Пляшет Спирька, как бес перед заутреней, свирепо терзает двухрядку Вася, так что она только знай поёживается, да хрюкает, да повизгивает, а из собора, отстояв позднею обедню, важно бредёт восвояси купец с золотой медалью на красной ленте у самого горла под рыжей бородой. Не менее важно рядом с ним вышагивает кум-посудник, приглашённый на рюмку смородиновки и на воскресный пирог с рыбой, вязигой, рисом, яйцами — чёртом в ступе…

Праздничные сумерки тихо опустились над притихшим городом…

В садиках — под грушей, под липой, под клёном — кое-кто пьёт вечерний чай с вишнёвым, смородиновым или клубничным вареньем; тут же густые сливки, кусок пирога от обеда, пузатый графин наливки и тихий усталый говор… Через забор в другом садике наиболее неугомонные сговариваются насчёт стуколки, а поэтичный казначейский чиновник сидит на деревянном крылечке и, вперив задумчивые глаза в первые робкие звёзды, тихо нащипывает струны гитарные…

Тесс… засыпает городок. Пусть: не будите, завтра ведь рабочий день.

Так вот и жили мы — помните?

Даже вы, двадцатилетние молокососы — нечего там — должны это помнить…

***

И вдруг — трах-тара-рах!

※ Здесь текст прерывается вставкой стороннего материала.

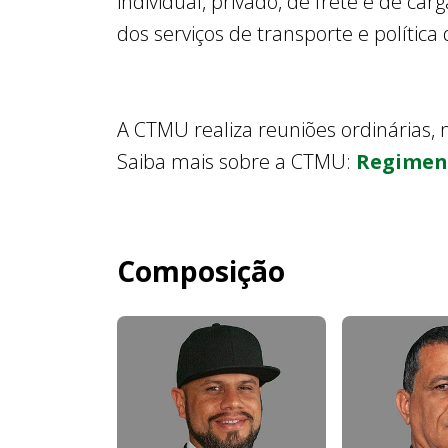
individual, privado, de frete e de c
dos serviços de transporte e polític
A CTMU realiza reuniões ordinárias, 
Saiba mais sobre a CTMU:
Regimen
Composição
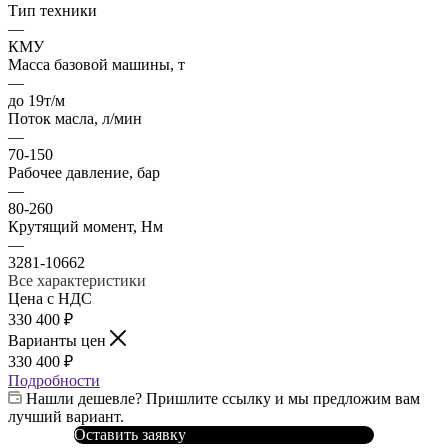
Тип техники
—
КМУ
Масса базовой машины, т
—
до 19т/м
Поток масла, л/мин
—
70-150
Рабочее давление, бар
—
80-260
Крутящий момент, Нм
—
3281-10662
Все характеристики
Цена с НДС
330 400
₽
Варианты цен
330 400
₽
Подробности
Нашли дешевле? Пришлите ссылку и мы предложим вам
лучший вариант.
Оставить заявку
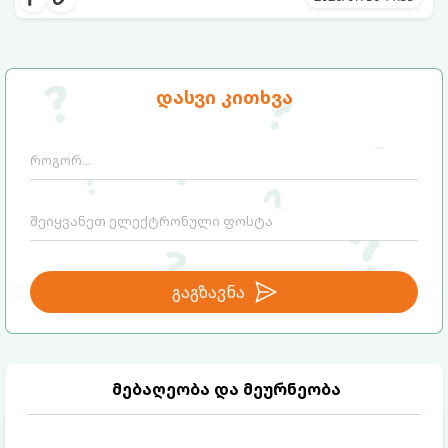
მზადდება სულ რაღაც 5 წუთში და არ
სჭირდება ხანგრძლივი ათქვეფა გაყინვის
პროცესში.
მომზადების დრო
: 5 წუთი
გაყინვის დრო:
2–3 საათი (ან მიირთვით
დასვი კითხვა
მომზადებისთანავე, რბილი ნაყინის სახით)
ულუფა
: 4-6 პორცია
გაგზავნა
მებაღეობა და მეურნეობა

Бабах!!!

Что такое? В чём дело? Угодники святые!

Кто это перед нами стоит, избочась и нагло поблёскивая налитыми кровью глазами? Неужели ты, Спирька Шорник? Владычица Пресвятая, Казанская Божья Матерь!! В чём же дело?

— А у том, собственно, — цедит сквозь зубы пренебрежительный Спирька, — что никакой Владычицы, никакой Казанской и нет, и всё это был один обман и народная тьма. А есть Циммервальд и есть у нас один вождь красного пролетариата, краса и гордость авангарда мировой революции — Лев Давидович Троцкий! Отречёмся от старого мии-ира…

Вот тебе и пирог с вязигой!

Было праздничное богослужение, народ трепетно прикладывался к кресту, а теперь взяли ни с того ни с сего и вздёрнули пастыря на той самой липе, под которой так хорошо пили чай со сдобными булочками, с малиновым, и смородиновым вареньем.

И какое там к чёрту малиновое варенье, когда кислое повидло с тараканами 1500 рубликов фунт стоит.

А Спирька уже не шорник, а председатель Совдепа, назначенный самим Совнаркомом, и скоро, поговаривают, будет назначен главкомвоенмором.

Позвольте, при чём тут главкомвоенмор? А где та девушка с золотой косой и томиком Тургенева под мышкой? Помните, та, что шла воскресным утром в тенистый городской сад?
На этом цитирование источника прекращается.